Traumatic Hemorrhagic shock and rhabdomyolysis: prevention of acute kidney injury – TAKIN

Severe trauma remains a major public health problem either in civilian society or in military settings since it involves young patients with a negative impact in terms of mortality and morbidity. Hemorrhagic shock is still the first leading cause of death in severe trauma patients because of uncontrolled hemorrhage at the initial phase but also because of organ dysfunction due to prolonged hemorrhage-induced hypoperfusion at a later stage. Rhabdomyolysis, which is frequently associated to hemorrhage in trauma patients, is caused by traumatic tissue attrition and can lead to organ dysfunction, in particular acute kidney injury.

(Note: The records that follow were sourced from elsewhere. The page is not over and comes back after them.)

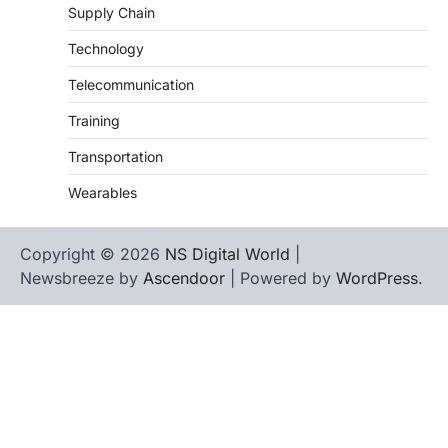
Supply Chain
Technology
Telecommunication
Training
Transportation
Wearables
Copyright © 2026
NS Digital World
|
Newsbreeze by
Ascendoor
| Powered by
WordPress
.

During hemorrhage, the drop in transglomerular pressure associated to a decrease in tubular perfusion (tubular hypoxia) causes renal insult, which may lead to acute kidney injury (loss in renal function). On the other hand, rhabdomyolysis has detrimental consequences on different renal components: intrarenal vasoconstriction, direct tubular injuries induced by oxidative stress, tubular lumen obstruction and renal inflammation.
Most recent studies report acute kidney injury incidences as high as 50% in severe trauma patients. In two series of severe trauma patients (one French military series and one civilian series from "Ile de France" area), the project initiators report that hemorrhage and rhabdomyolysis severity are the two main factors contributing to acute kidney injury after trauma. Myoglobin is to this day the main factor mediating renal toxicity in rhabdomyolysis. Experimental studies conducted on renal isolated vessels have recently shown that myoglobin exacerbates vasoconstriction properties of molecules (angiotensin) that are massively secreted during hemorrhage. This suggests a deleterious synergy between hemorrhage and rhabdomyolysis on renal function. There is currently no specific treatment targeting myoglobin action during hemorrhage. Indeed, rhabdomyolysis resuscitation is only based on fluid administration to increase diuresis in order to lower myoglobin aggregation in renal tubules.
We propose to identify early factors mediating rhabdomyolysis induced renal injury during hemorrhage and to explore whether their eviction (by adsorption) may prevent acute kidney injury.
This work will study interaction between hemorrhage and rhabdomyolysis in a model of hemorrhagic shock in pigs during which renal oxygenation and perfusion are accurately measured at cortical and medullar level. We chose a linear approach with 3 experimental series:
1/ The first series of experiments aim at characterizing the double agression hemorrhage/rhabdomyolysis on renal function. This will allow us to describe the time course of renal agression to propose afterwards a therapeutic at the optimal time.
2/ The second series aim at demonstrating that myoglobin is the major molecule mediating kidney injury in rhabdomyolysis in the context of hemorrhagic shock. It will ensure that myoglobin (and its effects) is an interesting target to prevent acute kidney injury after severe trauma.
3/ The third series aim at studying the effects of early myoglobin adsorption on renal perfusion, oxygenation and function. Ultimately, we aim at establishing that hemoadsorption is a therapeutic of interest to prevent organ failure (renal failure) after trauma.